RECORD EXCERPTS:

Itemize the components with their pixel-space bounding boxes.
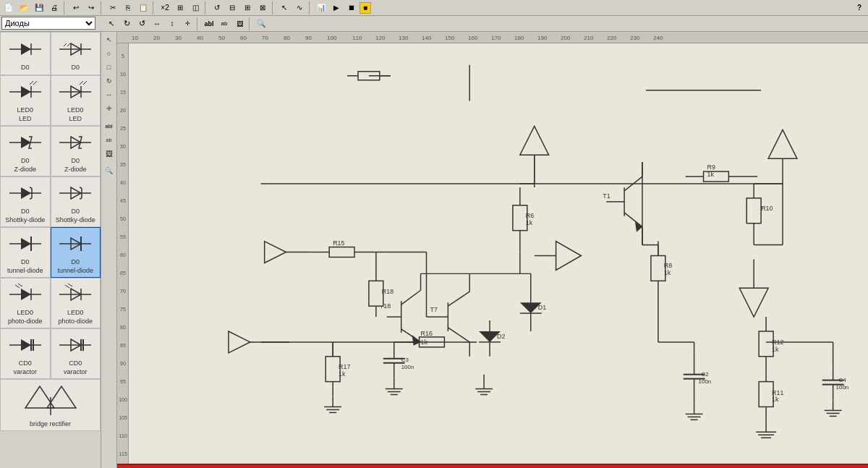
redo-button[interactable]: ↪ [84, 1, 98, 15]
save-button[interactable]: 💾 [32, 1, 46, 15]
schematic-diagram[interactable]: R6 1k R15 T7 [129, 43, 868, 468]
comp-photo-2[interactable]: LED0 photo-diode [51, 278, 101, 328]
svg-rect-120 [513, 205, 527, 231]
comp-varactor-1[interactable]: CD0 varactor [0, 328, 51, 379]
svg-line-16 [83, 81, 87, 85]
svg-rect-170 [651, 256, 665, 281]
comp-schottky-2[interactable]: D0 Shottky-diode [51, 176, 101, 227]
comp-label-t2: D0 [71, 258, 80, 265]
svg-text:100n: 100n [699, 378, 712, 385]
svg-text:70: 70 [120, 289, 126, 294]
header-row: Диоды Транзисторы Резисторы Конденсаторы… [0, 16, 868, 32]
tb-help[interactable]: ? [852, 1, 867, 15]
tool-img2[interactable]: 🖼 [103, 147, 116, 160]
varactor-symbol-2 [57, 332, 93, 358]
tool-mirror2[interactable]: ↔ [103, 88, 116, 101]
svg-rect-102 [145, 43, 851, 468]
tb-cursor[interactable]: ↖ [277, 1, 292, 15]
paste-button[interactable]: 📋 [136, 1, 150, 15]
svg-text:140: 140 [422, 35, 432, 41]
svg-text:95: 95 [120, 379, 126, 384]
main-area: D0 D0 [0, 32, 868, 468]
sep4 [205, 1, 208, 14]
comp-label-s2: D0 [71, 208, 80, 215]
tool-zoom2[interactable]: 🔍 [103, 164, 116, 177]
comp-varactor-2[interactable]: CD0 varactor [51, 328, 101, 379]
tb-extra2[interactable]: ⊞ [173, 1, 187, 15]
photo-svg-1 [8, 281, 43, 307]
tool-select[interactable]: ↖ [104, 17, 119, 31]
cut-button[interactable]: ✂ [106, 1, 120, 15]
tool-zoom-area[interactable]: 🔍 [254, 17, 268, 31]
category-select[interactable]: Диоды Транзисторы Резисторы Конденсаторы [1, 17, 95, 30]
comp-diode-2[interactable]: D0 [51, 32, 101, 75]
tool-rotate-cw[interactable]: ↻ [119, 17, 134, 31]
tool-abl[interactable]: abl [103, 119, 116, 132]
comp-label-p2: LED0 [67, 309, 84, 316]
schottky-symbol-2 [57, 180, 93, 206]
comp-led-1[interactable]: LED0 LED [0, 75, 51, 126]
tb-refresh[interactable]: ↺ [210, 1, 224, 15]
comp-tunnel-2[interactable]: D0 tunnel-diode [51, 227, 101, 278]
tool-mirror-h[interactable]: ↔ [150, 17, 164, 31]
tool-cursor[interactable]: ↖ [103, 33, 116, 46]
svg-text:160: 160 [468, 35, 478, 41]
varactor-svg-1 [8, 334, 43, 356]
comp-diode-1[interactable]: D0 [0, 32, 51, 75]
open-button[interactable]: 📂 [17, 1, 31, 15]
tool-ab[interactable]: ab [103, 133, 116, 146]
tool-text[interactable]: abl [202, 17, 216, 31]
tool-img[interactable]: 🖼 [232, 17, 247, 31]
tb-sim2[interactable]: ⏹ [344, 1, 359, 15]
comp-label-led1: LED0 [17, 106, 33, 114]
svg-text:120: 120 [375, 35, 386, 41]
svg-text:1k: 1k [772, 396, 779, 403]
tb-extra3[interactable]: ◫ [188, 1, 203, 15]
comp-tunnel-1[interactable]: D0 tunnel-diode [0, 227, 51, 278]
tb-extra1[interactable]: ×2 [158, 1, 172, 15]
sep3 [153, 1, 156, 14]
svg-text:R10: R10 [761, 205, 773, 212]
tb-grid2[interactable]: ⊞ [240, 1, 255, 15]
bottom-scrollbar[interactable] [117, 464, 868, 468]
svg-text:25: 25 [120, 126, 126, 131]
svg-text:220: 220 [607, 35, 617, 41]
svg-text:C2: C2 [702, 371, 710, 378]
new-button[interactable]: 📄 [1, 1, 16, 15]
undo-button[interactable]: ↩ [69, 1, 83, 15]
tool-move[interactable]: ✛ [180, 17, 195, 31]
comp-led-2[interactable]: LED0 LED [51, 75, 101, 126]
copy-button[interactable]: ⎘ [121, 1, 135, 15]
tool-rotate2[interactable]: ↻ [103, 75, 116, 88]
comp-zdiode-2[interactable]: D0 Z-diode [51, 126, 101, 176]
svg-rect-159 [326, 357, 340, 382]
tb-yellow[interactable]: ■ [359, 2, 371, 14]
tool-plus[interactable]: ✛ [103, 102, 116, 115]
svg-text:60: 60 [240, 35, 247, 41]
comp-sublabel-bridge: bridge rectifier [30, 420, 71, 427]
tb-grid3[interactable]: ⊠ [255, 1, 270, 15]
tool-circle[interactable]: ○ [103, 47, 116, 60]
svg-text:R6: R6 [526, 212, 534, 219]
comp-zdiode-1[interactable]: D0 Z-diode [0, 126, 51, 176]
zdiode-svg-2 [58, 132, 93, 153]
svg-text:10: 10 [132, 35, 138, 41]
svg-text:D2: D2 [497, 333, 505, 340]
tool-mirror-v[interactable]: ↕ [165, 17, 179, 31]
svg-text:55: 55 [120, 234, 126, 239]
tool-rect[interactable]: □ [103, 61, 116, 74]
tb-grid1[interactable]: ⊟ [225, 1, 239, 15]
category-bar: Диоды Транзисторы Резисторы Конденсаторы [0, 16, 101, 32]
tb-wire-mode[interactable]: ∿ [292, 1, 307, 15]
comp-label-p1: LED0 [17, 309, 33, 316]
print-button[interactable]: 🖨 [47, 1, 61, 15]
tb-oscope[interactable]: 📊 [314, 1, 328, 15]
tool-netlabel[interactable]: ab [217, 17, 231, 31]
tool-rotate-ccw[interactable]: ↺ [135, 17, 149, 31]
comp-bridge-1[interactable]: bridge rectifier [0, 379, 101, 431]
tb-sim[interactable]: ▶ [329, 1, 344, 15]
sep7 [197, 17, 200, 30]
svg-text:100: 100 [327, 35, 337, 41]
comp-photo-1[interactable]: LED0 photo-diode [0, 278, 51, 328]
comp-schottky-1[interactable]: D0 Shottky-diode [0, 176, 51, 227]
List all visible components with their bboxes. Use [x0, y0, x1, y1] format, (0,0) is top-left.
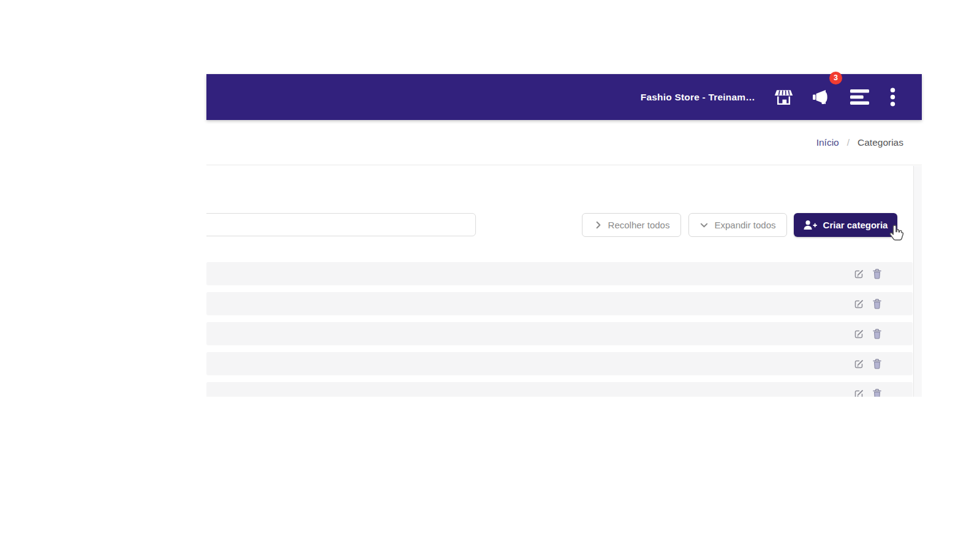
notification-badge: 3 [829, 72, 842, 84]
breadcrumb-current: Categorias [858, 137, 903, 148]
category-search-input[interactable] [206, 213, 476, 236]
collapse-all-label: Recolher todos [608, 220, 670, 230]
edit-icon[interactable] [853, 268, 864, 279]
top-app-bar: Fashio Store - Treinam… 3 [206, 74, 922, 120]
collapse-all-button[interactable]: Recolher todos [582, 213, 681, 237]
expand-all-label: Expandir todos [714, 220, 775, 230]
storefront-icon[interactable] [774, 88, 793, 107]
trash-icon[interactable] [872, 298, 883, 309]
stacked-list-icon[interactable] [850, 88, 869, 107]
scrollbar-gutter[interactable] [913, 166, 922, 397]
trash-icon[interactable] [872, 268, 883, 279]
category-row[interactable] [206, 292, 913, 315]
user-plus-icon [804, 220, 817, 230]
category-list [206, 262, 913, 397]
trash-icon[interactable] [872, 358, 883, 369]
category-row[interactable] [206, 352, 913, 375]
breadcrumb-bar: Início / Categorias [206, 120, 922, 165]
chevron-right-icon [594, 220, 603, 230]
category-row[interactable] [206, 382, 913, 397]
kebab-menu-icon[interactable] [888, 88, 897, 107]
chevron-down-icon [699, 220, 709, 230]
category-row[interactable] [206, 322, 913, 345]
page-canvas: Fashio Store - Treinam… 3 [0, 0, 980, 551]
create-category-button[interactable]: Criar categoria [794, 213, 897, 237]
edit-icon[interactable] [853, 328, 864, 339]
breadcrumb-home-link[interactable]: Início [816, 137, 839, 148]
edit-icon[interactable] [853, 298, 864, 309]
megaphone-icon[interactable]: 3 [812, 88, 831, 107]
categories-content: Recolher todos Expandir todos Cri [206, 166, 922, 397]
breadcrumb-separator: / [847, 137, 850, 148]
edit-icon[interactable] [853, 358, 864, 369]
expand-all-button[interactable]: Expandir todos [688, 213, 787, 237]
create-category-label: Criar categoria [823, 220, 888, 230]
edit-icon[interactable] [853, 388, 864, 397]
category-row[interactable] [206, 262, 913, 285]
app-window: Fashio Store - Treinam… 3 [206, 74, 922, 397]
trash-icon[interactable] [872, 328, 883, 339]
trash-icon[interactable] [872, 388, 883, 397]
store-name: Fashio Store - Treinam… [641, 92, 755, 103]
breadcrumb: Início / Categorias [816, 137, 903, 148]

WORK TO BE COMPLETED:
Which of the lines above carry the string "with"? Copy every one.

OUTPUT FOR THIS EXERCISE:
Itemize the components with their pixel-space bounding boxes.
List all visible components with their bboxes. Use [x0, y0, x1, y1] format, (0,0) is top-left.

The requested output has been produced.